The International Monetary Fund (IMF) has offered a $240 million three-year loan to Uganda to support a radical public sector reform.
The agenda is anchored on fighting corruption, cutting financial waste and promoting financial inclusion while sending positive signals to international creditors and credit rating agencies about the country’s debt burden.
The loan offer comes in the wake of a staff-level agreement reached between the Fund and the Uganda government over a new public sector reform plan that covers 11 broad areas.
Disbursement of the loan is subject to IMF Executive Board’s approval that is expected in two weeks’ time, according to IMF sources. The new funding package represents a slight shift from previous IMF loans acquired by Uganda since the onset of the Covid-19 pandemic in early 2020.

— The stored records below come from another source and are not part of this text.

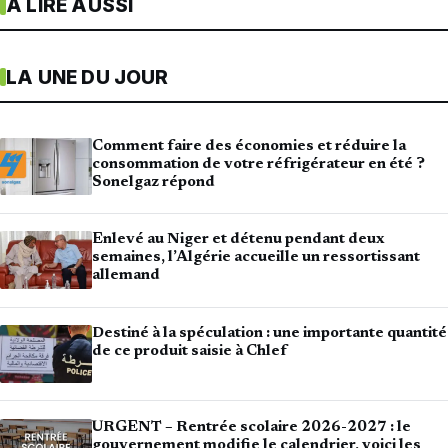
À LIRE AUSSI
LA UNE DU JOUR
Comment faire des économies et réduire la
consommation de votre réfrigérateur en été ?
Sonelgaz répond
Enlevé au Niger et détenu pendant deux
semaines, l’Algérie accueille un ressortissant
allemand
Destiné à la spéculation : une importante quantité
de ce produit saisie à Chlef
URGENT – Rentrée scolaire 2026-2027 : le
gouvernement modifie le calendrier, voici les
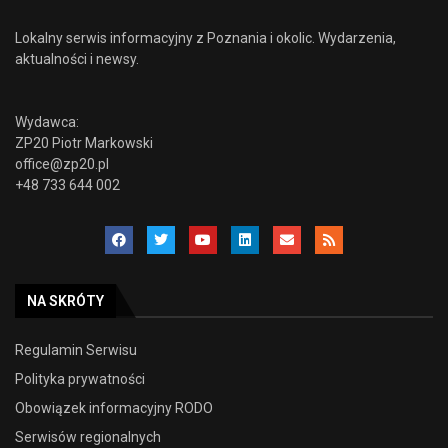
Lokalny serwis informacyjny z Poznania i okolic. Wydarzenia,
aktualności i newsy.
Wydawca:
ZP20 Piotr Markowski
office@zp20.pl
+48 733 644 002
NA SKRÓTY
Regulamin Serwisu
Polityka prywatności
Obowiązek informacyjny RODO
Serwisów regionalnych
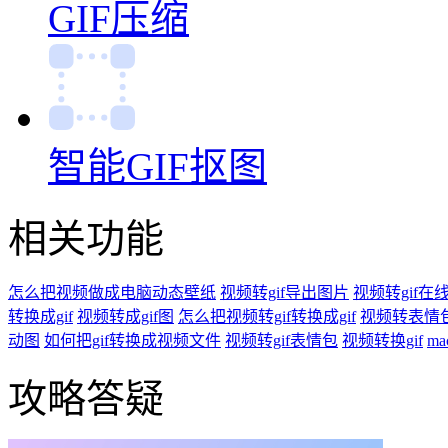
GIF压缩
智能GIF抠图
相关功能
怎么把视频做成电脑动态壁纸
视频转gif导出图片
视频转gif在
转换成gif
视频转成gif图
怎么把视频转gif转换成gif
视频转表情
动图
如何把gif转换成视频文件
视频转gif表情包
视频转换gif
ma
攻略答疑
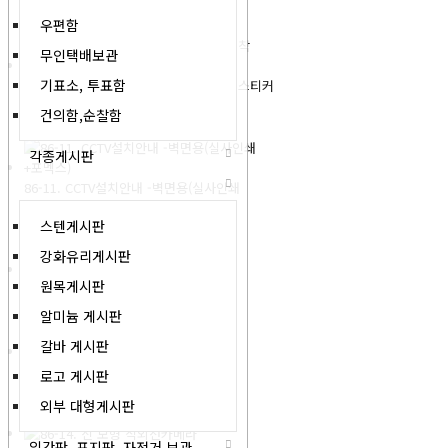
165,000원
우편함
무인택배보관
기표소, 투표함
86-10. CCTV설치안내 no1-유리문부착 스티커
1,650원
건의함,순찰함
각종게시판
86-11. CCTV설치안내 -벽면용(실사인쇄
+포멕스)
스텐게시판
4,400원
강화유리게시판
원목게시판
86-12. CCTV녹화중 포멕스
4,400원
알미늄 게시판
갈바 게시판
86-13. 모형 돔 카메라
로고 게시판
전화문의
외부 대형게시판
입간판, 표지판, 자전거 보관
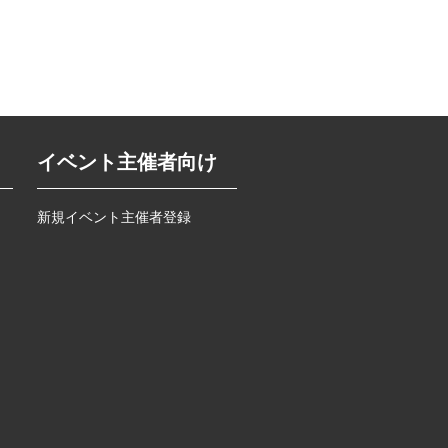
イベント主催者向け
新規イベント主催者登録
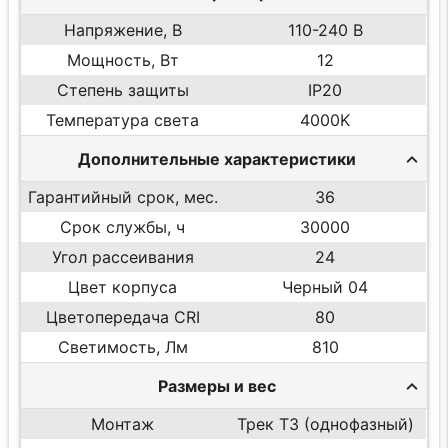
Напряжение, В
110-240 В
Мощность, Вт
12
Степень защиты
IP20
Температура света
4000K
Дополнительные характеристики
Гарантийный срок, мес.
36
Срок службы, ч
30000
Угол рассеивания
24
Цвет корпуса
Черный 04
Цветопередача CRI
80
Светимость, Лм
810
Размеры и вес
Монтаж
Трек T3 (однофазный)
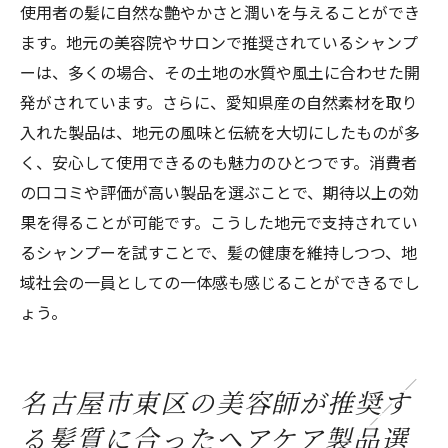
使用者の髪に自然な艶やかさと潤いを与えることができ
ます。地元の美容院やサロンで推奨されているシャンプ
ーは、多くの場合、その土地の水質や風土に合わせた開
発がされています。さらに、愛知県産の自然素材を取り
入れた製品は、地元の風味と伝統を大切にしたものが多
く、安心して使用できるのも魅力のひとつです。消費者
の口コミや評価が高い製品を選ぶことで、期待以上の効
果を得ることが可能です。こうした地元で支持されてい
るシャンプーを試すことで、髪の健康を維持しつつ、地
域社会の一員としての一体感も感じることができるでし
ょう。
名古屋市東区の美容師が推奨す
る髪質に合ったヘアケア製品選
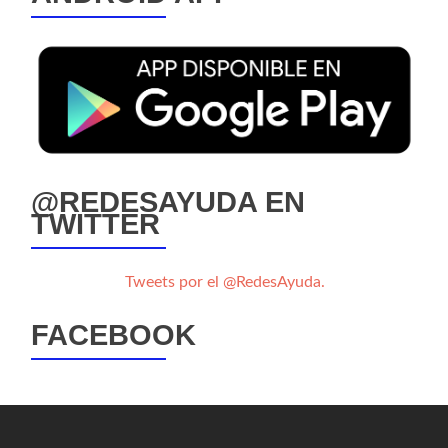
@REDESAYUDA EN
TWITTER
Tweets por el @RedesAyuda.
FACEBOOK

Whereas the latter were procured for direct budget support required for the settlement of government’s operating expenses, Covid-19 healthcare-related costs and provision of financial stimulus packages for the most affected sectors, the former is targeted towards public sector administrative reforms.
Uganda received a $471 million loan from the IMF in late 2020 and another $1 billion loan in 2021 for budget support purposes.
Increased IMF support to Uganda is apparently driven by prolonged economic shocks triggered by the Covid-19 pandemic and associated lockdown measures.
“Uganda’s economy has been growing below its full potential over the past three years.
“We are looking at previous growth rates of 3.8 percent, 4.8 percent and 5.3 percent and this limits our ability to collect tax revenues. The Russia-Ukraine war has certainly complicated matters and this means getting additional IMF support is inevitable at this time,” said Mr Michael Atingi-Ego, the deputy governor of Bank of Uganda.